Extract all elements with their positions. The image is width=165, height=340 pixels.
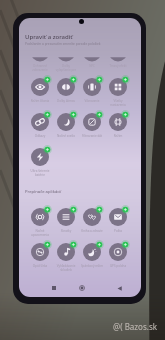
- button[interactable]: Back: [113, 282, 125, 294]
- button[interactable]: Home: [76, 282, 88, 294]
- staticText: Pošta: [104, 229, 132, 233]
- button[interactable]: Kniha a zdravie: [79, 204, 105, 230]
- staticText: Režim: [104, 134, 132, 138]
- staticText: Vibrovanie: [78, 99, 106, 103]
- button[interactable]: Dolby Atmos: [53, 74, 79, 100]
- button[interactable]: Skratky: [53, 204, 79, 230]
- button[interactable]: Režim čítania: [27, 74, 53, 100]
- staticText: Upraviť a zoradiť: [25, 33, 73, 41]
- staticText: Vyhľadávanie skladieb: [52, 264, 80, 272]
- button[interactable]: Všetky nastavenia: [105, 74, 131, 100]
- staticText: Ochranné zobrazenie: [26, 64, 54, 72]
- staticText: Spánkový režim: [78, 264, 106, 268]
- staticText: Skratky: [52, 229, 80, 233]
- button[interactable]: Filtrovanie dát: [79, 109, 105, 135]
- button[interactable]: Pošta: [105, 204, 131, 230]
- staticText: GPS poloha: [104, 264, 132, 268]
- staticText: Ultra šetrenie batérie: [26, 169, 54, 177]
- staticText: Všetky nastavenia: [104, 99, 132, 107]
- button[interactable]: Ultra šetrenie batérie: [27, 144, 53, 170]
- staticText: Nočné upozornenia: [26, 229, 54, 237]
- button[interactable]: Odkazy: [27, 109, 53, 135]
- button[interactable]: Režim: [105, 109, 131, 135]
- staticText: Režim čítania: [26, 99, 54, 103]
- button[interactable]: Vyhľadávanie skladieb: [53, 239, 79, 265]
- button[interactable]: GPS poloha: [105, 239, 131, 265]
- staticText: Dolby vylepšenie pre: [52, 64, 80, 72]
- button[interactable]: Vibrovanie: [79, 74, 105, 100]
- button[interactable]: Nočné upozornenia: [27, 204, 53, 230]
- button[interactable]: Opäť šírka: [27, 239, 53, 265]
- staticText: Filtrovanie dát: [78, 134, 106, 138]
- button[interactable]: Recents: [48, 282, 60, 294]
- button[interactable]: Spánkový režim: [79, 239, 105, 265]
- staticText: Prepínače aplikácií: [25, 189, 62, 195]
- staticText: Dolby Atmos: [52, 99, 80, 103]
- staticText: Opäť šírka: [26, 264, 54, 268]
- staticText: Tmavý efekt: [104, 64, 132, 68]
- staticText: Odkazy: [26, 134, 54, 138]
- staticText: Kniha a zdravie: [78, 229, 106, 233]
- staticText: Podržaním a presunutím zmeníte poradie p…: [25, 42, 101, 46]
- button[interactable]: Nočné svetlo: [53, 109, 79, 135]
- staticText: @( Bazos.sk: [113, 321, 158, 332]
- staticText: Nočné svetlo: [52, 134, 80, 138]
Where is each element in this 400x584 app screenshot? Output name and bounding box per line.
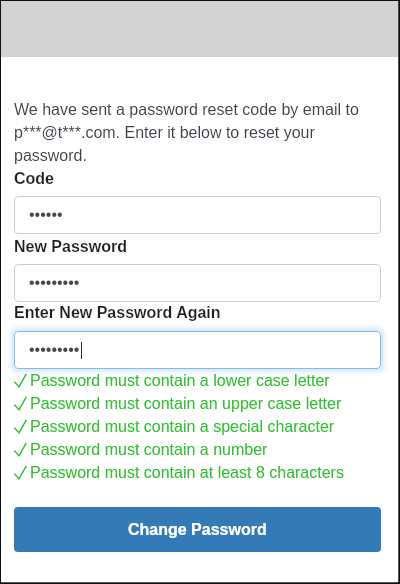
staticText: Password must contain a lower case lette… (30, 372, 330, 390)
staticText: ••••••••• (29, 341, 80, 359)
button[interactable]: ••••••••• (14, 331, 381, 369)
staticText: Change Password (128, 521, 267, 539)
staticText: •••••• (29, 206, 63, 224)
staticText: Code (14, 170, 54, 188)
button[interactable]: Change Password (14, 507, 381, 552)
button[interactable]: ••••••••• (14, 264, 381, 302)
staticText: Password must contain an upper case lett… (30, 395, 342, 413)
staticText: ••••••••• (29, 274, 80, 292)
button[interactable]: •••••• (14, 196, 381, 234)
staticText: Password must contain a special characte… (30, 418, 335, 436)
staticText: Password must contain at least 8 charact… (30, 464, 344, 482)
staticText: We have sent a password reset code by em… (14, 97, 381, 166)
staticText: Password must contain a number (30, 441, 268, 459)
staticText: Enter New Password Again (14, 304, 221, 322)
staticText: New Password (14, 238, 127, 256)
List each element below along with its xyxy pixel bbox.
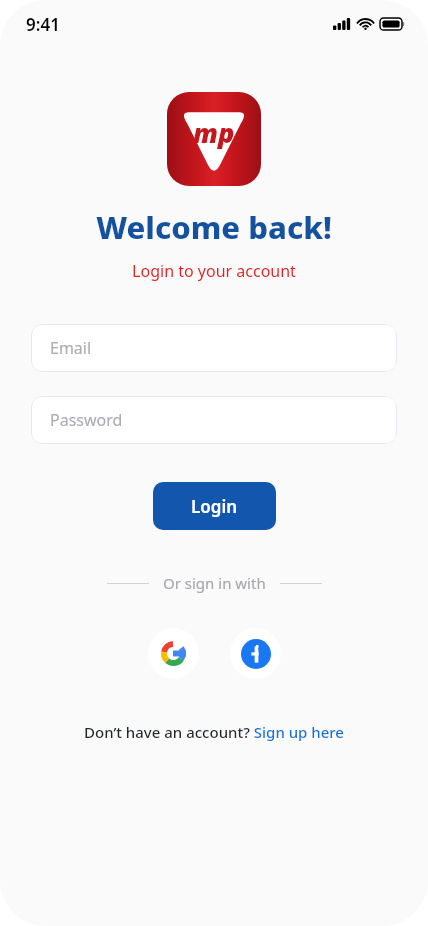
staticText: mp <box>193 114 235 151</box>
staticText: Don’t have an account? Sign up here <box>84 722 344 742</box>
staticText: Or sign in with <box>163 573 266 593</box>
button[interactable]: Don’t have an account? Sign up here <box>0 722 428 742</box>
button[interactable]: Email <box>31 324 397 372</box>
staticText: 9:41 <box>26 13 60 36</box>
button[interactable]: Password <box>31 396 397 444</box>
button[interactable]: Sign in with Google <box>148 628 199 679</box>
staticText: Welcome back! <box>96 206 332 248</box>
button[interactable]: App logo <box>167 92 261 186</box>
staticText: Email <box>50 337 92 359</box>
staticText: Password <box>50 409 123 431</box>
staticText: Login to your account <box>132 260 296 282</box>
button[interactable]: Login <box>153 482 276 530</box>
staticText: Login <box>191 495 238 518</box>
button[interactable]: Sign in with Facebook <box>230 628 281 679</box>
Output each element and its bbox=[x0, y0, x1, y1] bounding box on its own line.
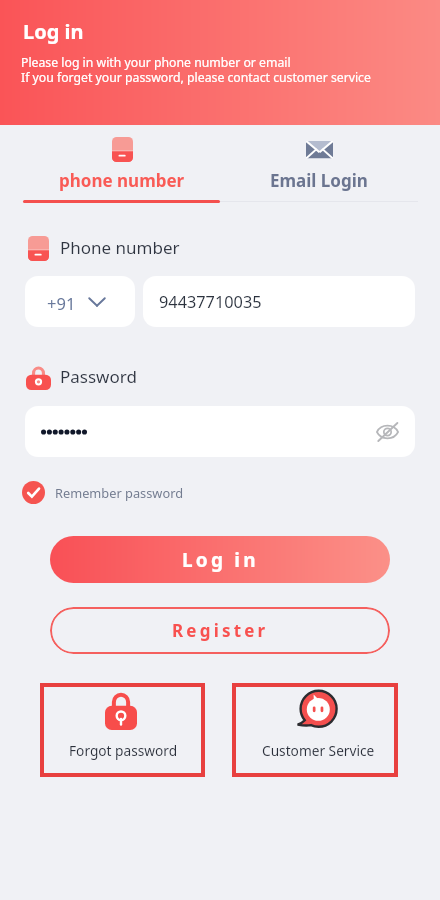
button[interactable]: +91 bbox=[25, 276, 135, 327]
button[interactable]: Show password bbox=[25, 406, 415, 457]
button[interactable]: 94437710035 bbox=[143, 276, 415, 327]
staticText: If you forget your password, please cont… bbox=[21, 69, 371, 86]
button[interactable]: Forgot password bbox=[40, 683, 205, 777]
staticText: Log in bbox=[23, 18, 84, 45]
button[interactable]: Log in bbox=[50, 536, 390, 583]
button[interactable]: Customer Service bbox=[232, 683, 398, 777]
staticText: Please log in with your phone number or … bbox=[21, 54, 291, 71]
staticText: Customer Service bbox=[262, 741, 375, 760]
staticText: +91 bbox=[47, 292, 76, 314]
staticText: Forgot password bbox=[69, 741, 178, 760]
staticText: 94437710035 bbox=[159, 291, 262, 313]
button[interactable]: Show password bbox=[371, 416, 403, 448]
staticText: Log in bbox=[182, 547, 259, 573]
staticText: Email Login bbox=[270, 169, 368, 192]
staticText: Phone number bbox=[60, 236, 180, 259]
staticText: Remember password bbox=[55, 484, 184, 501]
staticText: Register bbox=[172, 619, 269, 642]
staticText: phone number bbox=[59, 169, 185, 192]
staticText: Password bbox=[60, 365, 137, 388]
button[interactable]: Remember password bbox=[22, 479, 184, 505]
button[interactable]: Register bbox=[50, 607, 390, 654]
button[interactable]: Email Login bbox=[222, 137, 415, 204]
button[interactable]: phone number bbox=[23, 137, 221, 204]
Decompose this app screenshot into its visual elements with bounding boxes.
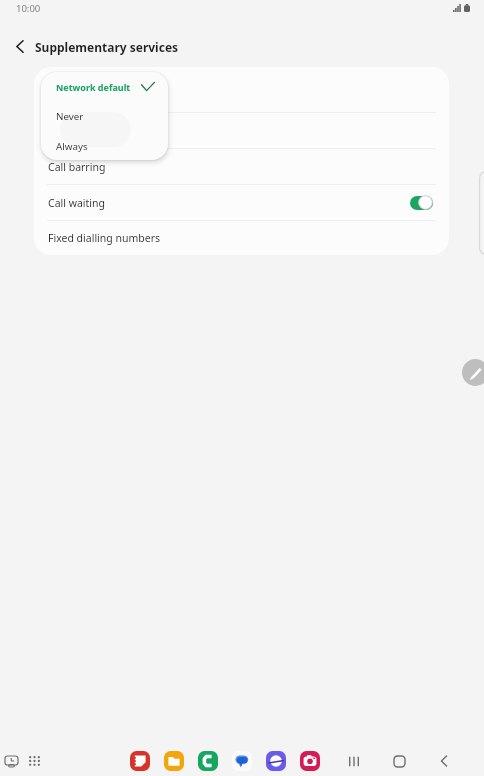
staticText: Call barring <box>48 160 106 174</box>
button[interactable]: Home <box>385 747 413 775</box>
button[interactable]: Messages <box>232 751 252 771</box>
button[interactable]: My Files <box>164 751 184 771</box>
button[interactable]: Camera <box>300 751 320 771</box>
staticText: Caller ID <box>48 83 91 97</box>
button[interactable]: Call forwarding <box>34 113 449 148</box>
staticText: Never <box>56 110 84 123</box>
button[interactable]: Network default <box>41 72 168 101</box>
staticText: Always <box>56 140 88 153</box>
button[interactable]: Phone <box>198 751 218 771</box>
button[interactable]: Back <box>430 747 458 775</box>
staticText: Network default <box>56 81 131 93</box>
button[interactable]: Samsung Notes <box>130 751 150 771</box>
button[interactable]: Always <box>41 132 168 160</box>
button[interactable]: DeX mode <box>0 748 24 774</box>
button[interactable]: Apps <box>21 748 47 774</box>
staticText: Fixed dialling numbers <box>48 231 161 245</box>
staticText: 10:00 <box>16 2 41 15</box>
button[interactable]: Call barring <box>34 149 449 184</box>
button[interactable]: Caller ID <box>34 67 449 112</box>
button[interactable]: Edit <box>462 359 484 386</box>
button[interactable]: Internet <box>266 751 286 771</box>
staticText: Call waiting <box>48 196 105 210</box>
button[interactable]: Call waiting <box>34 185 449 220</box>
staticText: Supplementary services <box>35 39 179 55</box>
button[interactable]: Never <box>41 101 168 131</box>
button[interactable]: Recent apps <box>340 747 368 775</box>
button[interactable]: Fixed dialling numbers <box>34 221 449 255</box>
button[interactable]: Back <box>3 29 37 63</box>
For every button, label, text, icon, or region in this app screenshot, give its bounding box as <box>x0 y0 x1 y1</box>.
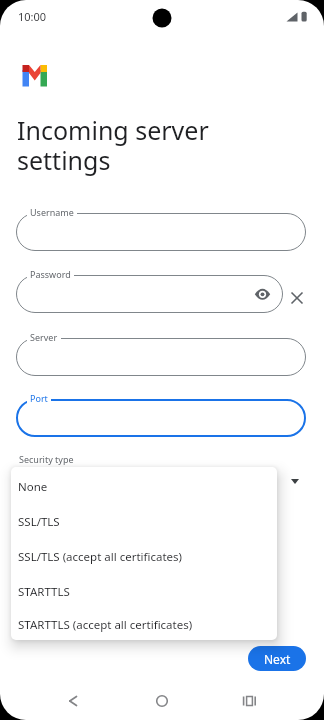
staticText: Username <box>30 206 74 218</box>
staticText: None <box>18 479 48 495</box>
staticText: STARTTLS (accept all certificates) <box>18 617 193 633</box>
button[interactable] <box>16 275 283 313</box>
button[interactable]: None <box>11 469 277 504</box>
staticText: SSL/TLS <box>18 514 60 530</box>
staticText: Password <box>30 268 71 280</box>
button[interactable] <box>250 282 275 307</box>
staticText: Next <box>264 651 291 667</box>
staticText: STARTTLS <box>18 584 70 600</box>
button[interactable] <box>290 291 304 305</box>
staticText: Port <box>30 392 48 404</box>
staticText: Security type <box>19 453 74 465</box>
button[interactable]: STARTTLS (accept all certificates) <box>11 609 277 640</box>
button[interactable] <box>16 213 306 251</box>
staticText: Incoming server settings <box>17 113 209 178</box>
staticText: Server <box>30 331 58 343</box>
button[interactable] <box>16 338 306 376</box>
button[interactable]: SSL/TLS (accept all certificates) <box>11 539 277 574</box>
button[interactable] <box>225 677 273 720</box>
button[interactable] <box>138 677 186 720</box>
button[interactable]: STARTTLS <box>11 574 277 609</box>
staticText: 10:00 <box>18 9 47 24</box>
staticText: SSL/TLS (accept all certificates) <box>18 549 183 565</box>
button[interactable] <box>16 399 306 437</box>
button[interactable]: Next <box>248 646 306 671</box>
button[interactable]: SSL/TLS <box>11 504 277 539</box>
button[interactable] <box>49 677 97 720</box>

EXERCISE REQUIREMENTS: Find the lines in the records above that hold the word "with", and give only how many there are.

RESPONSE BOX: 7